Porto, 18 de março de 2024

Assinado eletronicamente pelos Juízes Desembargadores
Eugénia Cunha
Manuel Domingos Fernandes
Mendes Coelho
_________________
[1] Foram alegados, na petição inicial, os seguintes factos:
“15 O pagamento das prestações devidas pelo empréstimo que o Banco mutuante fez ao DEMANDANTE e DEMANDADA tem sido feito através da conta n.º ..., no Banco 1....
16 Todas as prestações que foram pagas ao Banco mutuante, até Setembro de 2019, foram integralmente pagas com parte dos rendimentos do trabalho do DEMANDANTE.
17 Desde antes do mês de Junho de 2004 até ao mês de Setembro de 2019, todas as remunerações do trabalho que o DEMANDANTE recebeu, em todos esses meses, foram integralmente depositadas ou transferidas para a conta identificada no artigo 15 desta petição.
18 E foi com parte do dinheiro do DEMANDANTE, depositado nessa conta, que todas as prestações, que ele e a DEMANDADA deviam ao Banco 1..., foram pagas a este Banco.
19 Entre 30 de Junho de 2004 e o mês de Setembro de 2019, a DEMANDADA nada pagou ao Banco 1..., relativamente às dividas que, perante este Banco, contraiu com o DEMANDANTE, nesse dia 30 de Junho de 2004”.

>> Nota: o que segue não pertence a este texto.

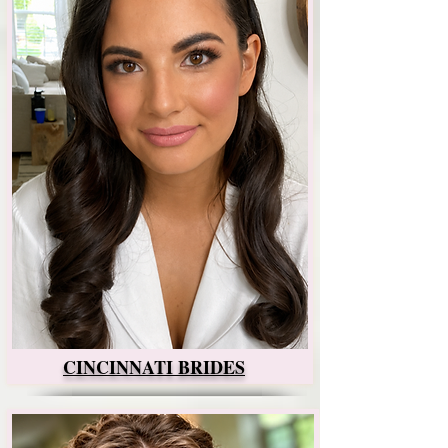
CINCINNATI BRIDES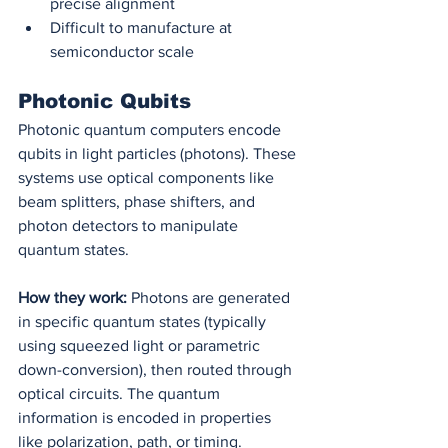
precise alignment
Difficult to manufacture at 
semiconductor scale
Photonic Qubits
Photonic quantum computers encode 
qubits in light particles (photons). These 
systems use optical components like 
beam splitters, phase shifters, and 
photon detectors to manipulate 
quantum states.
How they work:
 Photons are generated 
in specific quantum states (typically 
using squeezed light or parametric 
down-conversion), then routed through 
optical circuits. The quantum 
information is encoded in properties 
like polarization, path, or timing. 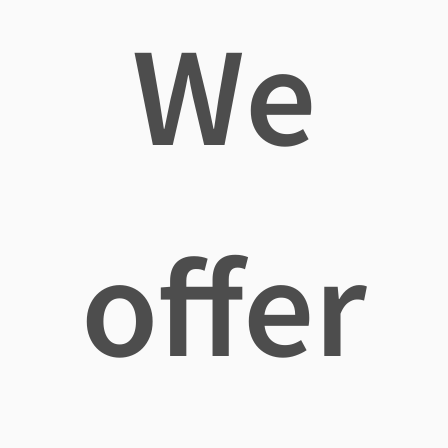
We
offer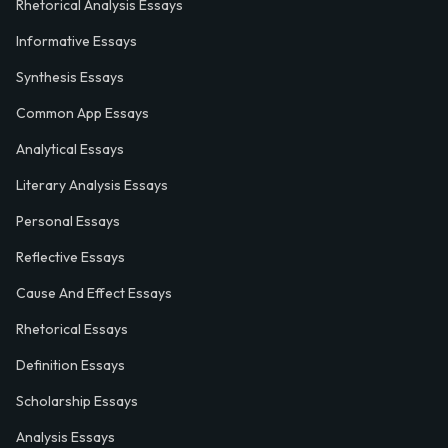
Rhetorical Analysis Essays
Informative Essays
Synthesis Essays
Common App Essays
Analytical Essays
Literary Analysis Essays
Personal Essays
Reflective Essays
Cause And Effect Essays
Rhetorical Essays
Definition Essays
Scholarship Essays
Analysis Essays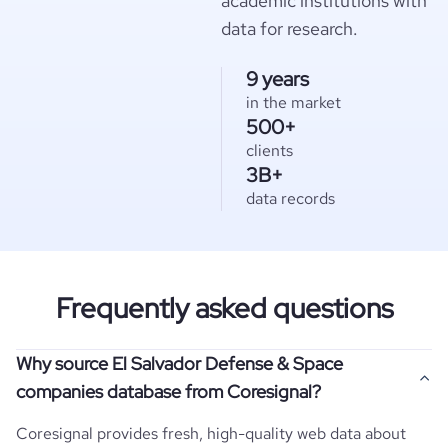
academic institutions with
data for research.
9 years
in the market
500+
clients
3B+
data records
Frequently asked questions
Why source El Salvador Defense & Space
companies database from Coresignal?
Coresignal provides fresh, high-quality web data about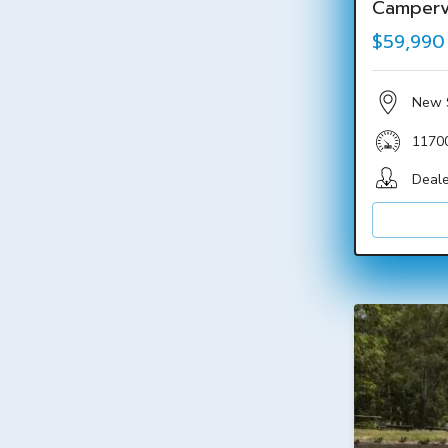
Camper
$59,990
New 
1170
Deale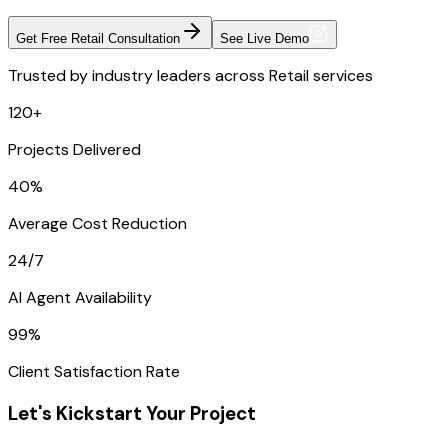
Get Free Retail Consultation
See Live Demo
Trusted by industry leaders across Retail services
120+
Projects Delivered
40%
Average Cost Reduction
24/7
AI Agent Availability
99%
Client Satisfaction Rate
Let's Kickstart Your Project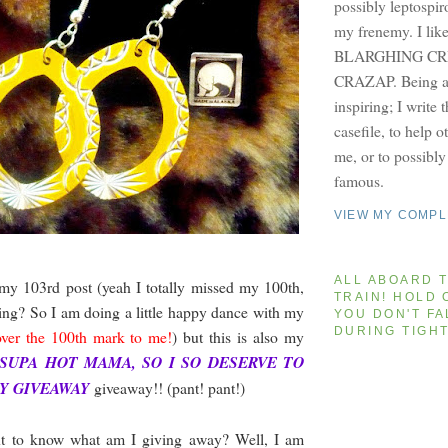
possibly leptospir
my frenemy. I lik
BLARGHING CRI
CRAZAP. Being a 
inspiring; I write 
casefile, to help 
me, or to possibl
famous.
VIEW MY COMPL
ALL ABOARD T
 my 103rd post (yeah I totally missed my 100th,
TRAIN! HOLD 
ing? So I am doing a little happy dance with my
YOU DON'T FA
DURING TIGH
ver the 100th mark to me!
) but this is also my
 SUPA HOT MAMA, SO I SO DESERVE TO
SY GIVEAWAY
giveaway!! (pant! pant!)
t to know what am I giving away? Well, I am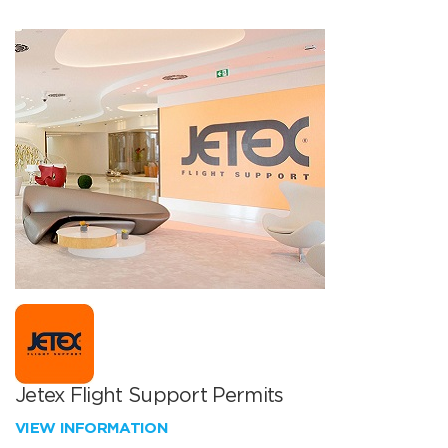
Jetex Flight Support Permits
VIEW INFORMATION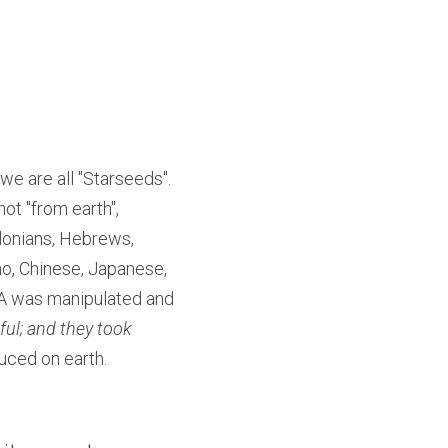
we are all "Starseeds". 
ot "from earth", 
onians, Hebrews, 
o, Chinese, Japanese, 
A was manipulated and 
ul; and they took 
uced on earth.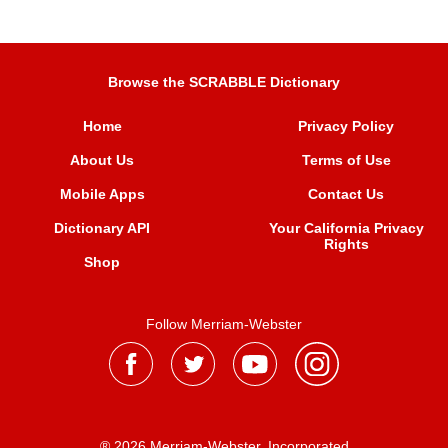
Browse the SCRABBLE Dictionary
Home
Privacy Policy
About Us
Terms of Use
Mobile Apps
Contact Us
Dictionary API
Your California Privacy
Rights
Shop
Follow Merriam-Webster
® 2026 Merriam-Webster, Incorporated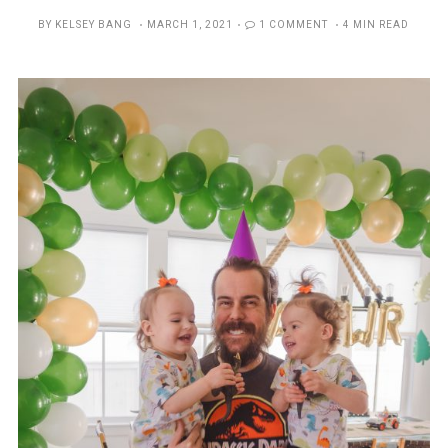
POSTED
BY
KELSEY BANG
MARCH 1, 2021
1 COMMENT
4 MIN READ
ON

[2] Tem a contestação o seguinte teor:
“2º Não passa dum amontoado de deturpações da verdade e indesculpáveis omissões,
3º O afirmado pelo Autor nos artigos (…) 16º, 17º, 18º, 19º (…)
10ºDurante o tempo que estiveram unidos, e que foi à roda de vinte anos, o Autor e Ré viveram em condições análogas às dos cônjuges,
11ºDado que viveram na mesma casa, e,
12ºPartilharam habitação, cama, refeições e as despesas com a alimentação,
13ºRelacionando-se afectiva e sexualmente. E,
14ºDessa relação nasceu uma filha, de nome EE, que conta 5 (cinco) anos de idade (Doc.1). (…)
15ºDurante aquele período, Autor e Ré passeavam e saíam juntos,
16ºAuxiliavam-se reciprocamente, no seu dia-a-dia,
17ºVivendo como se fossem marido e mulher,
18ºPor o ter sido em comunhão de leito, de mesa e de habitação,
19ºAssim sendo reconhecidos e tratados por todas as pessoas com quem se relacionavam.
(…) 32ºPara pagamento do preço dos imóveis comprados e seus recheios, Autor e Ré contraíram empréstimos bancários junto do Banco 1..., designadamente aquele a que se refere a presente acção e outros (Doc.s 2 a 7),
33ºDado ambos carecerem de empréstimo da totalidade do valor, sendo que,
34ºTodas as referidas quantias mutuadas foram pagas com dinheiro comum,
35ºE que foram restituindo ao Banco mutuante com o produto dos respectivos vencimentos,
(…) 38º O Autor e a Ré trabalharam em França no ano de 2000, tendo nessa ocasião decidido abrir uma conta conjunta no Banco 1..., num agência de Vila Nova de Gaia, em Portugal,
39ºNa qual passaram a depositar os valores que conseguissem aforrar, e,
40ºO vencimento do autor,
41ºSuportando a Autora as despesas diárias da vida do casal, à custa do seu vencimento, enquanto viveram em França nesse ano. E,
42ºNo ano de 2001, quando regressaram a Portugal, abriram uma outra conta, de que ambos eram titulares, na Banco 2..., numa agência de Vila Nova de Gaia, na qual era depositado o vencimento da Ré e que esta passou a movimentar para pagar continuar a pagar as despesas diárias do casal, como haviam acordado. Ora,
43ºDado que Autor e Ré pediram dinheiro emprestado ao Banco 1..., foi aproveitada a conta ali existente, titulada por ambos e com dinheiro comum, para pagar as rendas mensais devidas pelos contratos de mútuos celebrados, tanto para a aquisição das fracções autónomas sitas em Vila Nova de Gaia, como a moradia construída em Macedo de Cavaleiros.
44ºNunca tendo relevado o valor maior ou menor com que cada um dos conviventes contribuísse para os encargos da vida, como se disse,
45ºAté porque a Autora, além do seu salário, contribuía ainda com a execução de todas as tarefas domésticas,
46ºPrestava assistência ao lar,
47ºPagava as despesas de electricidade, água, gás, telecomunicações e outras despesas correntes do imóvel,
48ºSuportava despesas com a alimentação, o vestuário e a saúde do agregado familiar, e,
49ºPrestava assistência e todos os cuidados necessários à filha menor, suportando os respectivos encargos, designadamente com a frequência da creche, consultas médicas e medicamentos.
(…) valor dos encargos vencidos, e,
56ºQue esta sempre pagou…” (negrito e sublinhado nosso).
[3] De 07-11-2019 – Revista n.º 162867/15.0T8YIPRT.L1.S1; de 08-02-2018, Revista 8440/14.1T8PRT.P1.S1, ambos desta 2ª secção, in www.dgsipt
[4] Na Revista n.º 3160/16.5T8LRS-A.L1-A.S1 in www.dgsi.pt.